In the original maternity information pack there was a scrappy photocopied leaflet advertising the local council’s aqua natal class which you could join after your 12 week scan. I wasn’t sure aqua natal was for me.  I did yet more research on ANY exercise classes for pregnant women and discovered that the one hour aqua natal class on a Wednesday evening was the sum total of the local offer. So much for encouraging pregnant women to keep active!

I don’t know how you feel about aqua natal but I was very unsure, it just felt a bit dated and only offers the benefits of exercise.  Given that lots of people don’t enjoy swimming and lots of women, pregnant or otherwise, feel self-conscious in swimming costumes, then it feels even more inappropriate as the one and only activity offered by my local authority and NHS. Pregnancy yoga on the other hand includes breathing, exercise and relaxation. It teaches positions to help with pregnancy side effects such as bad backs and swollen joints, it helps get the baby in the right position for labour and you learn breathing techniques to assist with both relaxation and during labour. I started by doing quite a few YouTube pregnancy yoga tutorials but ended up buying this Tara Lee dvd which I love doing and, as an added bonus, also includes a section on hypnobirthing. Much as though I really wanted to meet other pregnant women, I felt that practising yoga by myself was the only viable option.
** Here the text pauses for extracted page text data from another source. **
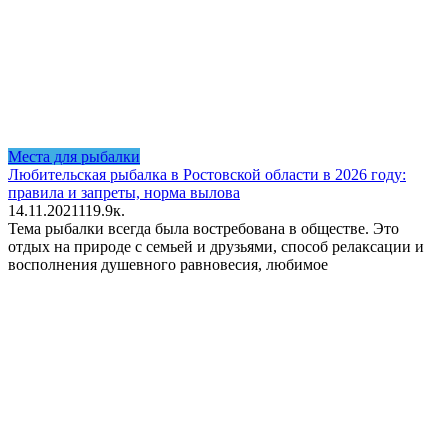
Места для рыбалки
Любительская рыбалка в Ростовской области в 2026 году:
правила и запреты, норма вылова
14.11.2021
1
19.9к.
Тема рыбалки всегда была востребована в обществе. Это
отдых на природе с семьей и друзьями, способ релаксации и
восполнения душевного равновесия, любимое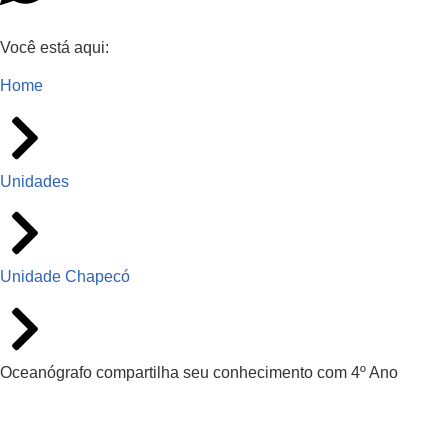
Você está aqui:
Home
Unidades
Unidade Chapecó
Oceanógrafo compartilha seu conhecimento com 4º Ano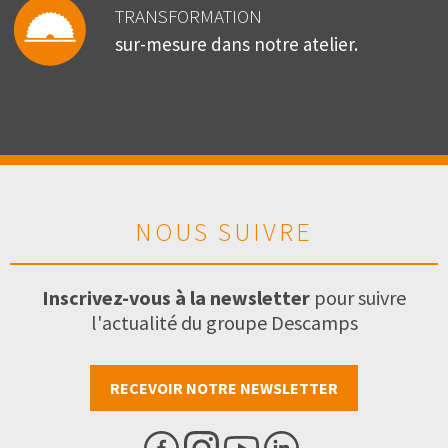
TRANSFORMATION
sur-mesure dans notre atelier.
NOUS SUIVRE
Inscrivez-vous à la newsletter
pour suivre
l'actualité du groupe Descamps
RECEVOIR NOTRE NEWSLETTER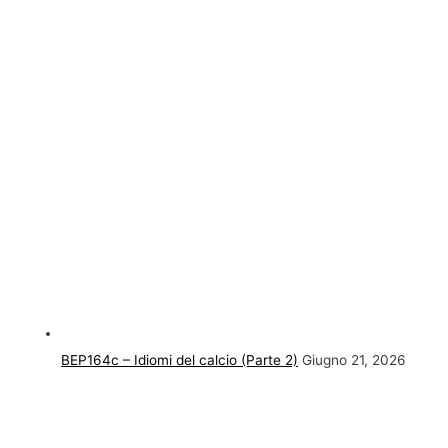
BEP164c – Idiomi del calcio (Parte 2)
Giugno 21, 2026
Such a shame when there is so much emphasis on keeping fit and healthy and, for us over 50’s, that feels even more important.

On the plus side, I’m really enjoying an active pregnancy and the yoga dvd, along with some walking, gardening and housework has definitely helped me maintain a level of fitness that I’m happy with and, so far (touch wood!), I’ve had a complications-free pregnancy.

 

 

 

 

 

OMG, I’m pregnant, I think?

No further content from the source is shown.